#### Task input
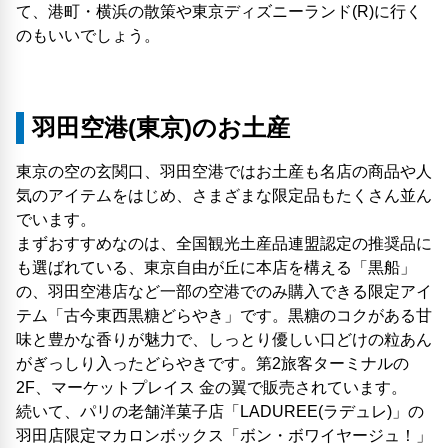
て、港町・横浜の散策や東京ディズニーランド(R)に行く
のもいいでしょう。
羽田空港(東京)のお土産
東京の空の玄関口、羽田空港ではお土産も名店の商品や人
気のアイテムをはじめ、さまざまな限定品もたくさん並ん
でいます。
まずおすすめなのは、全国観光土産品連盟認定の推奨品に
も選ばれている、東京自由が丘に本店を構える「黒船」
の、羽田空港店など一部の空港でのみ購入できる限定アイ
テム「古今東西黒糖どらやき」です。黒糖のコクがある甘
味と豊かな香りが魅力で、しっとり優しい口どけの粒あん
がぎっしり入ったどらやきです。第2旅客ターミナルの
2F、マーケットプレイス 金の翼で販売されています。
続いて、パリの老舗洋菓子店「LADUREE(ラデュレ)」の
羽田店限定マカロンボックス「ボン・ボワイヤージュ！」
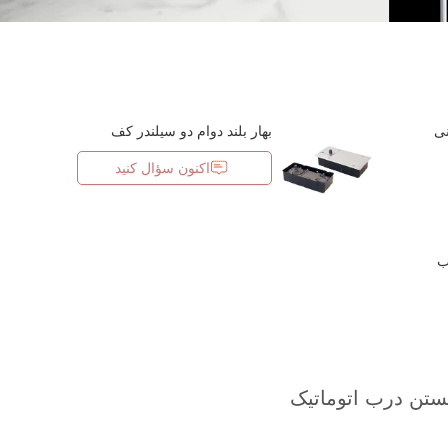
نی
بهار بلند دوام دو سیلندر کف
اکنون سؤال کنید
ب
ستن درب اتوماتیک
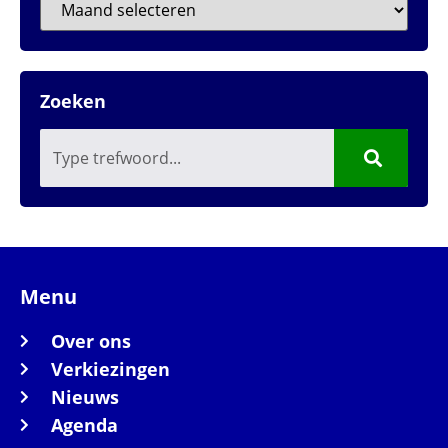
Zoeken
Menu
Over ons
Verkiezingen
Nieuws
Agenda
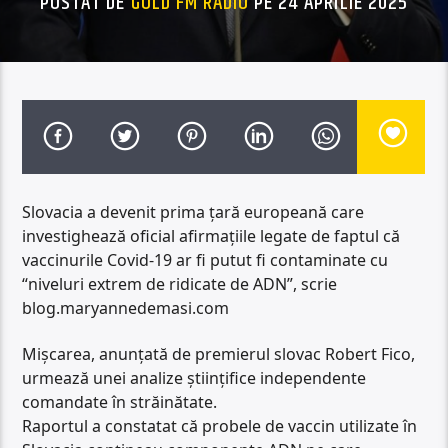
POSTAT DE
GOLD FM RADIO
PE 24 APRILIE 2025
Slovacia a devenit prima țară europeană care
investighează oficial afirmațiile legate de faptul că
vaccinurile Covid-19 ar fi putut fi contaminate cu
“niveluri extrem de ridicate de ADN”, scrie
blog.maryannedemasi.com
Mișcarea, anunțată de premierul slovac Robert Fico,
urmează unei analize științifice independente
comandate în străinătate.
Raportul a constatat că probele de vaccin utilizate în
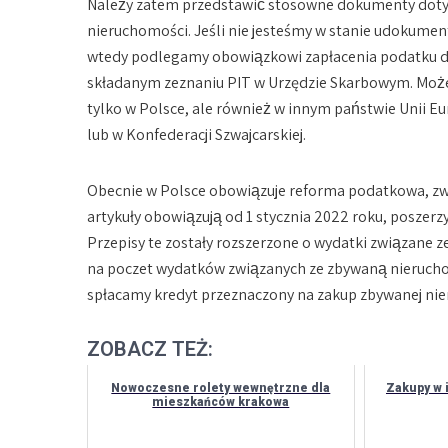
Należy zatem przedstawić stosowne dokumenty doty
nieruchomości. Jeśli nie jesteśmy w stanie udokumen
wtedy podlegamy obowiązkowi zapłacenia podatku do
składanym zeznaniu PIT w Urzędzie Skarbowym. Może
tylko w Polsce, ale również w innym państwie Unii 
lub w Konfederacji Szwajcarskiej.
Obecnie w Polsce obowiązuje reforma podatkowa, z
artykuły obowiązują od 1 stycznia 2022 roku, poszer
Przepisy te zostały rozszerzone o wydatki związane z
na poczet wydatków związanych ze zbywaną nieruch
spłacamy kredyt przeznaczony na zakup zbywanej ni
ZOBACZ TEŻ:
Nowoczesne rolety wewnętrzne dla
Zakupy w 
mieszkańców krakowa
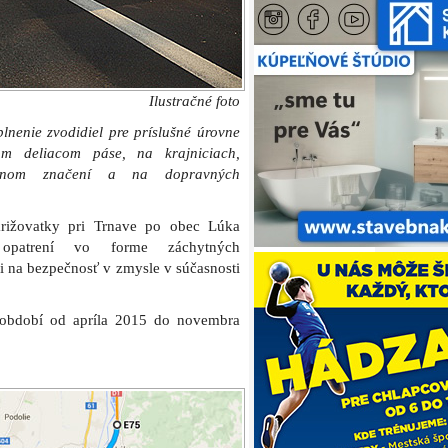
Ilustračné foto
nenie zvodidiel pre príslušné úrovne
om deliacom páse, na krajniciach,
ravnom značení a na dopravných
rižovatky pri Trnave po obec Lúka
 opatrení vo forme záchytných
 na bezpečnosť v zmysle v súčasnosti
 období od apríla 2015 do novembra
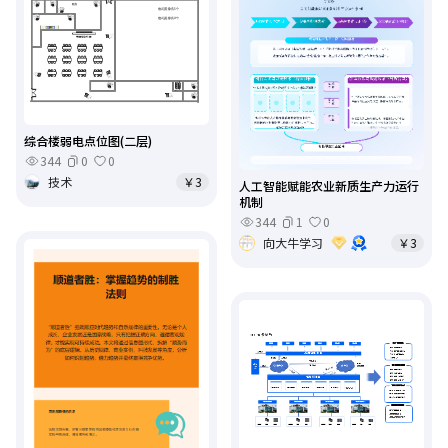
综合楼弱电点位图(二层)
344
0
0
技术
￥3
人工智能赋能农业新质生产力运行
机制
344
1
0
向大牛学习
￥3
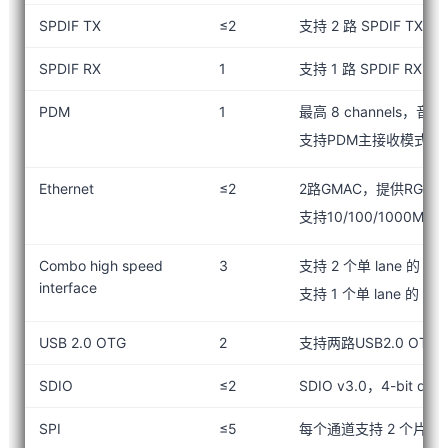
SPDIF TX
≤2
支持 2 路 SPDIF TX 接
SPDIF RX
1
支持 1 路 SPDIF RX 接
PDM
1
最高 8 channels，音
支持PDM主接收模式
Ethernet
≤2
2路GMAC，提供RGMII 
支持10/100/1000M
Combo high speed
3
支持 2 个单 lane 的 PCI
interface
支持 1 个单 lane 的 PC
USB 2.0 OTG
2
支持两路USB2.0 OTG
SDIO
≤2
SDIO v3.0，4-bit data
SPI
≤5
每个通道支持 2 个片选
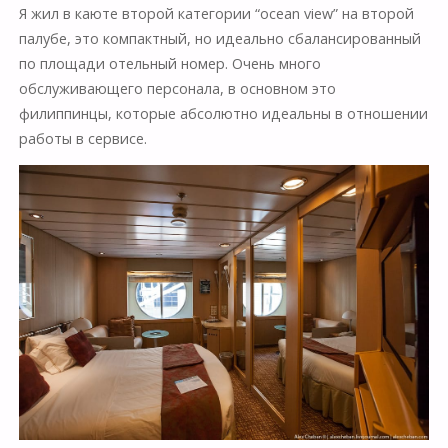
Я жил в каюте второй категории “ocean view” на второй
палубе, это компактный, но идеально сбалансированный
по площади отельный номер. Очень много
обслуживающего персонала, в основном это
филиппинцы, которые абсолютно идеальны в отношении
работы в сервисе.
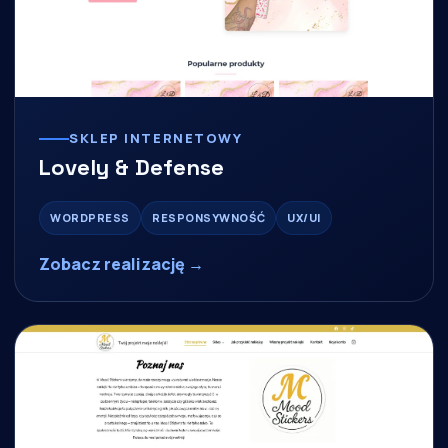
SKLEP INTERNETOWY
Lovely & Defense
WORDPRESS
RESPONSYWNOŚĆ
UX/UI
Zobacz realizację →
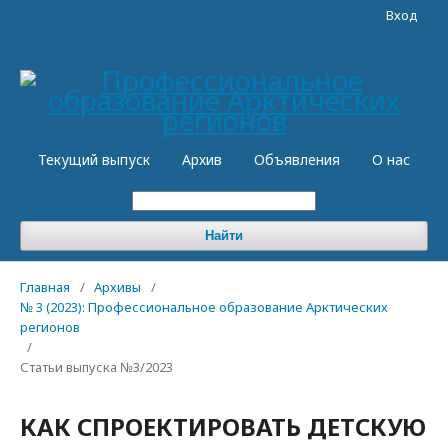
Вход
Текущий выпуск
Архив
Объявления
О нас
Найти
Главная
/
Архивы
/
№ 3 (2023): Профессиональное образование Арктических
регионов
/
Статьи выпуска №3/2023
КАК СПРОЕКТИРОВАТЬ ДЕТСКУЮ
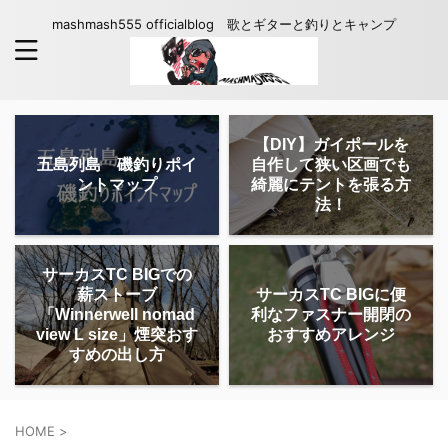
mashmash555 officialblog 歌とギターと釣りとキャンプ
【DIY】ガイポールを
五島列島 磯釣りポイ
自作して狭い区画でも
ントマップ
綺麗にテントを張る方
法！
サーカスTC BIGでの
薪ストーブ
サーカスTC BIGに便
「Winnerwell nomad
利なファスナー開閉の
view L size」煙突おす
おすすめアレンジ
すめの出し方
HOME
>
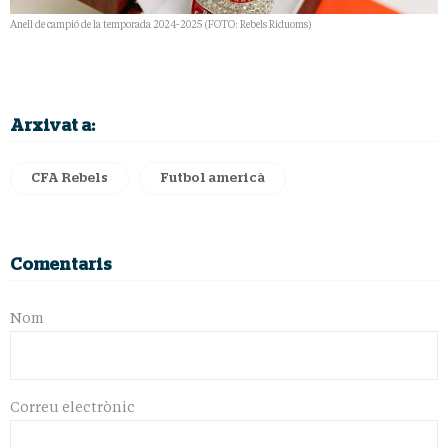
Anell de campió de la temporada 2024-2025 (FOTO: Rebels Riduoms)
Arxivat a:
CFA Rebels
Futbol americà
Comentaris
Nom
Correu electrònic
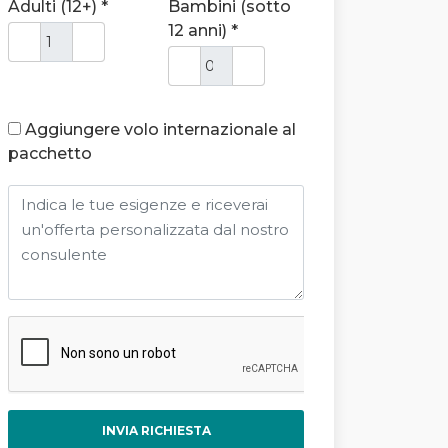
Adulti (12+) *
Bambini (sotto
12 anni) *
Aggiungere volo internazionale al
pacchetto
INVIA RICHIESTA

#### Exercise brief
Return the material above verbatim. Pictures are to be excluded.

#### Task result
て、港町・横浜の散策や東京ディズニーランド(R)に行く
のもいいでしょう。
羽田空港(東京)のお土産
東京の空の玄関口、羽田空港ではお土産も名店の商品や人
気のアイテムをはじめ、さまざまな限定品もたくさん並ん
でいます。
まずおすすめなのは、全国観光土産品連盟認定の推奨品に
も選ばれている、東京自由が丘に本店を構える「黒船」
の、羽田空港店など一部の空港でのみ購入できる限定アイ
テム「古今東西黒糖どらやき」です。黒糖のコクがある甘
味と豊かな香りが魅力で、しっとり優しい口どけの粒あん
がぎっしり入ったどらやきです。第2旅客ターミナルの
2F、マーケットプレイス 金の翼で販売されています。
続いて、パリの老舗洋菓子店「LADUREE(ラデュレ)」の
羽田店限定マカロンボックス「ボン・ボワイヤージュ！」
نی
بهار بلند دوام دو سیلندر کف
اکنون سؤال کنید
ب
ستن درب اتوماتیک
Zoeken
Menu
Over ons
Verkiezingen
Nieuws
Agenda
POSTAT DE
GOLD FM RADIO
PE 24 APRILIE 2025
Slovacia a devenit prima țară europeană care
investighează oficial afirmațiile legate de faptul că
vaccinurile Covid-19 ar fi putut fi contaminate cu
“niveluri extrem de ridicate de ADN”, scrie
blog.maryannedemasi.com
Mișcarea, anunțată de premierul slovac Robert Fico,
urmează unei analize științifice independente
comandate în străinătate.
Raportul a constatat că probele de vaccin utilizate în
Należy zatem przedstawić stosowne dokumenty doty
nieruchomości. Jeśli nie jesteśmy w stanie udokumen
wtedy podlegamy obowiązkowi zapłacenia podatku do
składanym zeznaniu PIT w Urzędzie Skarbowym. Może
tylko w Polsce, ale również w innym państwie Unii 
lub w Konfederacji Szwajcarskiej.
Obecnie w Polsce obowiązuje reforma podatkowa, z
artykuły obowiązują od 1 stycznia 2022 roku, poszer
Przepisy te zostały rozszerzone o wydatki związane z
na poczet wydatków związanych ze zbywaną nieruch
spłacamy kredyt przeznaczony na zakup zbywanej ni
ZOBACZ TEŻ:
Nowoczesne rolety wewnętrzne dla
Zakupy w 
mieszkańców krakowa
Ilustračné foto
nenie zvodidiel pre príslušné úrovne
om deliacom páse, na krajniciach,
ravnom značení a na dopravných
rižovatky pri Trnave po obec Lúka
 opatrení vo forme záchytných
 na bezpečnosť v zmysle v súčasnosti
 období od apríla 2015 do novembra
综合楼弱电点位图(二层)
344
0
0
技术
￥3
人工智能赋能农业新质生产力运行
机制
344
1
0
向大牛学习
￥3
SPDIF TX
≤2
支持 2 路 SPDIF TX 接
SPDIF RX
1
支持 1 路 SPDIF RX 接
PDM
1
最高 8 channels，音
支持PDM主接收模式
Ethernet
≤2
2路GMAC，提供RGMII 
支持10/100/1000M
Combo high speed
3
支持 2 个单 lane 的 PCI
interface
支持 1 个单 lane 的 PC
USB 2.0 OTG
2
支持两路USB2.0 OTG
SDIO
≤2
SDIO v3.0，4-bit data
SPI
≤5
每个通道支持 2 个片选
Я жил в каюте второй категории “ocean view” на второй
палубе, это компактный, но идеально сбалансированный
по площади отельный номер. Очень много
обслуживающего персонала, в основном это
филиппинцы, которые абсолютно идеальны в отношении
работы в сервисе.
SKLEP INTERNETOWY
Lovely & Defense
WORDPRESS
RESPONSYWNOŚĆ
UX/UI
Zobacz realizację →
Вход
Текущий выпуск
Архив
Объявления
О нас
Найти
Главная
/
Архивы
/
№ 3 (2023): Профессиональное образование Арктических
регионов
/
Статьи выпуска №3/2023
КАК СПРОЕКТИРОВАТЬ ДЕТСКУЮ
mashmash555 officialblog 歌とギターと釣りとキャンプ
【DIY】ガイポールを
五島列島 磯釣りポイ
自作して狭い区画でも
ントマップ
綺麗にテントを張る方
法！
サーカスTC BIGでの
薪ストーブ
サーカスTC BIGに便
「Winnerwell nomad
利なファスナー開閉の
view L size」煙突おす
おすすめアレンジ
すめの出し方
HOME
>
Anell de campió de la temporada 2024-2025 (FOTO: Rebels Riduoms)
Arxivat a:
CFA Rebels
Futbol americà
Comentaris
Nom
Correu electrònic
Adulti (12+) *
Bambini (sotto
12 anni) *
Aggiungere volo internazionale al
pacchetto
INVIA RICHIESTA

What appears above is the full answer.